'Third Party' Tyranny Against Catering Staff

Posted in Off The Rails's blog on Sun, 23/07/2017 - 11:18,

Call to support and stamp out unacceptable working conditions for our members who are facing the tyranny of their scabby employers but the might of TOCs and their contractual arrangements with their suppliers.

Over two weeks ago I had the pleasure of attending a RMT reps course at Doncaster. What struck me was how, on the whole, the working conditions of the other course members differed to the members I represent - onboard catering hosts working for a contractor.

I'm not talking about the hourly rate of pay, I'm referring to the terms and conditions that many take for granted. There are no sick pay schemes, holidays and lieu days are deemed a luxury and one train operator is now insisting that onboard hosts ask the guard permission to use the toilet.

Their safety is always in jeopardy, the majority of services are full and standing and there is no method of communication in the event of an emergency for the catering host to be able to contact any member of the onboard staff for support. It's seems they aren't important enough to require access to a simple tannoy system or any form of onboard communication.

On top of the problems I have mentioned above, the biggest danger of all isn't Joe Public. It is the TOC and the powers they have over our workmates as a 'third party'.

Recently, an onboard host was attacked after he challenged passengers after receiving a complaint from an elderly passenger that they had been taking drugs and behaving out of control in the First Class compartment.

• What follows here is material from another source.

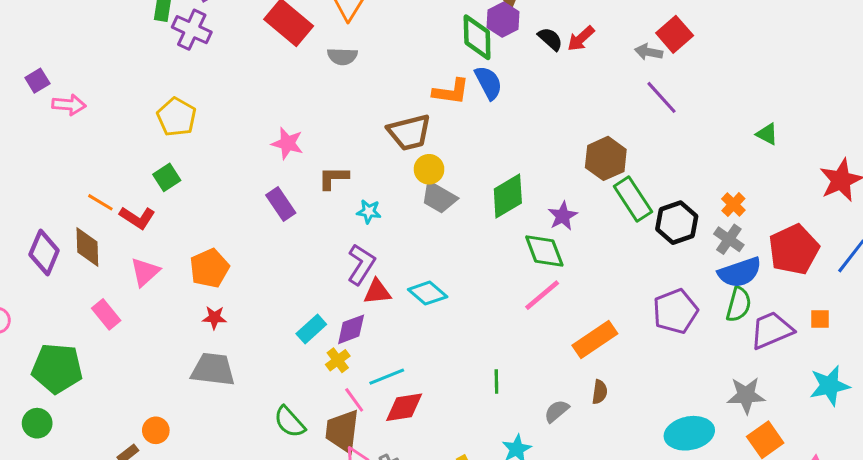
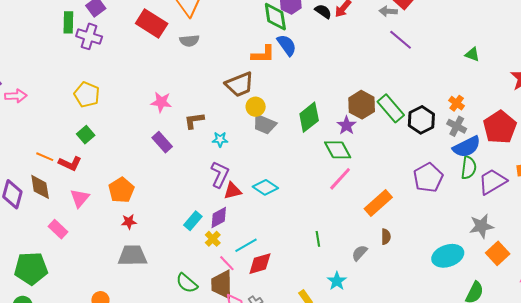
brown hexagon: (606, 158) -> (362, 105), moved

The onboard host complained to the employer about the lack of support he received, and when this came to nothing, escalated it to the TOC.

The host was suspended on a trumped-up charge but cleared after investigation. But the TOC decided that they no longer wanted the host on board, and is perfectly within its legal rights to stop anyone working on their trains.

The outcome was that the host had to undertake a 'development plan', put together by the TOC with all kinds of weird and wonderful stipulations. He is now suspended based on another trumped-up charge.

Now after me sharing this example, this is just one of many that are taking place on a day to day basis. How do we stamp out this kind of behaviour?

I believe the answer is to take action. Any such instances should be raised as formal disputes and in cases like this; should be taken to the door of the TOC. If we mobilise our members who work on these outsourced contracts and tell such companies that this won't be tolerated, what is the worst that can happen?

Concluding; where have we failed as a union? Onboard services and cleaning staff were at one time under the umbrella of British Rail - how have these companies managed to enforce their scabby working conditions on our members? There are probably many reasons for why and how this happened; sadly this is now in the past.

The only thing we can do is to challenge this, remain united, increase our membership, agitate our oppressors, educate and organise our members.